Fun fact: I recently learned how to do a Rubik’s cube in less than 5 min.
Doc. Otto Lappi – Gaze behavior in the wild 3+1 paradigms
Eye movements modulate all visual input to the brain. Understanding them is therefore is essential for understanding all aspects of visual brain function, such as perception, attention, memory and dynamic real-world decision making. For neuroscientists who want to venture outside of the lab, mobile eye tracking offers means to investigate how active gaze is deployed “in the wild”.
I natural task environments, the movement of the eye is always embedded in head movement and locomotor patterns. Yet much what we think goes on in the visuomotor system during active visual tasks is extrapolated from oculomotor research in highly simplified laboratory paradigms, where (1) observable parameters of interest are fixed a priori (independent and dependent variables) and (2) the physical implementation of stimulus features and response options (e.g. images rendered on displays, e.g. response buttons or head-fixed eye-movements) are chosen based on this task parametrization and (3) a statistical model determines the sampling of different “conditions” (trial structure).

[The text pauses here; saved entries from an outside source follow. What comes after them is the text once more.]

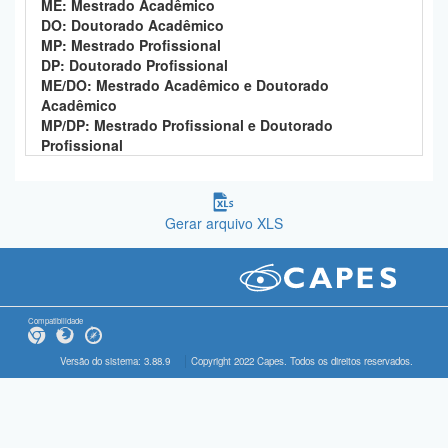
ME: Mestrado Acadêmico
DO: Doutorado Acadêmico
MP: Mestrado Profissional
DP: Doutorado Profissional
ME/DO: Mestrado Acadêmico e Doutorado
Acadêmico
MP/DP: Mestrado Profissional e Doutorado
Profissional
Gerar arquivo XLS
Compatibilidade
Versão do sistema: 3.88.9
Copyright 2022 Capes. Todos os direitos reservados.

By contrast, when investigating natural everyday & expert performance the primary concern is often how to determine useful ways to parametrize (1) the naturally occurring patterns of complex dynamic behavior, and (2) the rich environmental structure and (3) the dynamic patterns in how gaze is used to actively sample the visual world. Different parametrization choices yield different “natural paradigms” (different ways of seeing the phenomena) and are appropriate for posing and answering different research questions.

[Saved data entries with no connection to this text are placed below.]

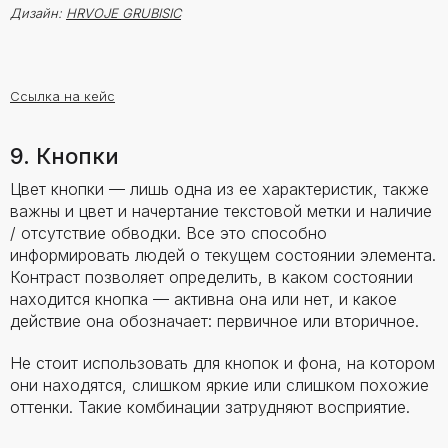
Дизайн:
HRVOJE GRUBISIC
Ссылка на кейс
9. Кнопки
Цвет кнопки — лишь одна из ее характеристик, также
важны и цвет и начертание текстовой метки и наличие
/ отсутствие обводки. Все это способно
информировать людей о текущем состоянии элемента.
Контраст позволяет определить, в каком состоянии
находится кнопка — активна она или нет, и какое
действие она обозначает: первичное или вторичное.
Не стоит использовать для кнопок и фона, на котором
они находятся, слишком яркие или слишком похожие
оттенки. Такие комбинации затрудняют восприятие.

In this talk I will identify and compare four approaches to parametrizing gaze behavior in the wild, which I will call the #1 Oculomotor, #2 Scene, #3 Timing and #4 Localization paradigms. I will argue that #1 – #3 make sense also in the lab, but #4 (which is based on localizing the point of vantage) only makes sense in locomotor contexts) and therefore remains underused, unrecognized as conceptually distinct, and consequently the associated research questions relatively unexplored. Paradigmatic examples from high-speed sport are discussed.